こんな表情をしているのだ、さぞ難敵に違いない。


もしかしたら、ドラゴンか何かが出たのか?

それとも、アンデットの大軍が押し寄せたのか?


一体何を言うつもりだろう。


静まり返った室内は、防音の魔法が効いているからだろう。普段にぎやかな組合のロビーの喧騒も聞こえてこない。


相変わらず、だまって見つめてくる組合長。

この人もボロデット老師と同じ真の勇者との間に生まれた子供の一人だ。ただ、国民との間の子供なので、普通の勇者と同じ能力になる。

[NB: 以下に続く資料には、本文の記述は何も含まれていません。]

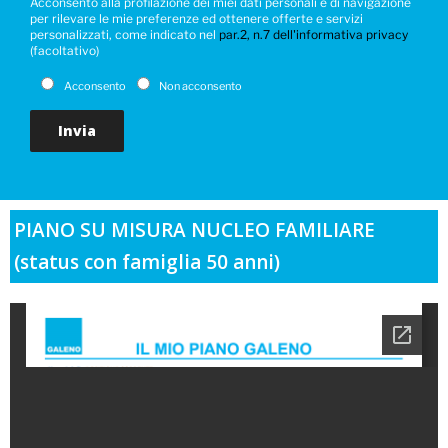
Acconsento alla profilazione dei miei dati personali e di navigazione
per rilevare le mie preferenze ed ottenere offerte e servizi
personalizzati, come indicato nel
par.2, n.7 dell'informativa privacy
(facoltativo)
Acconsento
Non acconsento
PIANO SU MISURA NUCLEO FAMILIARE
(status con famiglia 50 anni)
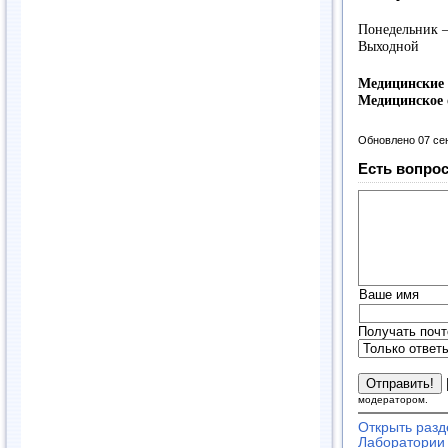
Понедельник –
Выходной
Медицинские 
Медицинское 
Обновлено 07 се
Есть вопрос
Ваше имя
Получать почт
модератором.
Открыть разд
Лаборатории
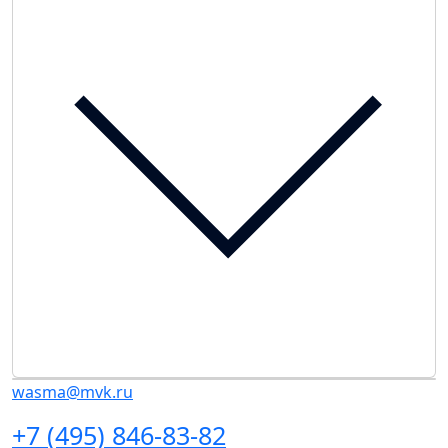
wasma@mvk.ru
+7 (495) 846-83-82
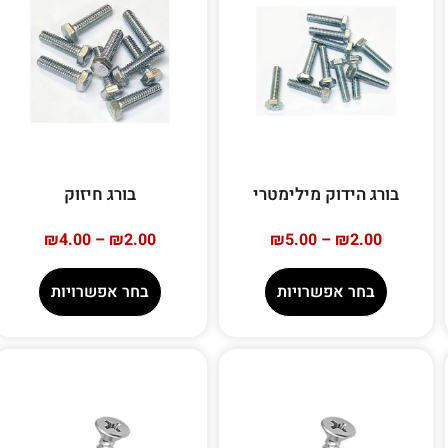
בורג הידוק מילימטרי
בורג חיזוק
₪
4.00
–
₪
2.00
₪
5.00
–
₪
2.00
בחר אפשרויות
בחר אפשרויות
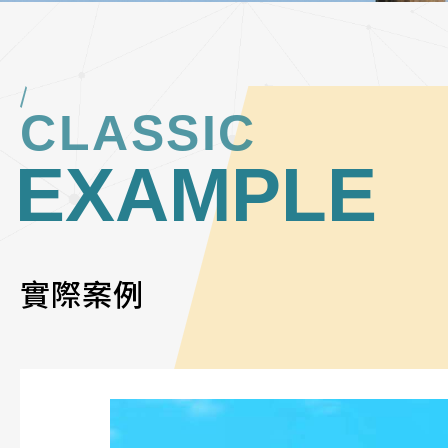
CLASSIC
EXAMPLE
實際案例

それでも、この人は冒険者として長年過ごしてきたから、その実力は並みの勇者では太刀打ちできないだろう。


「実は……」

やけに前置きが長い。思わずつばを飲み込んでいた。

普段歯切れがいいだけあって、こんなことは初めてだ。


これは、よほど重要なことに違いない。


何が言いたいのかわからないけど、何を言われても答えれるだけの心の準備はしておこう。

この後マリウスとミストと戦うことになっているけど、それと同じくらい緊張してきた。


「実は、ウチの曾孫のミリンダちゃんがですね……」

「帰ります!」

思いっきりテーブルをたたきわって、部屋を出た。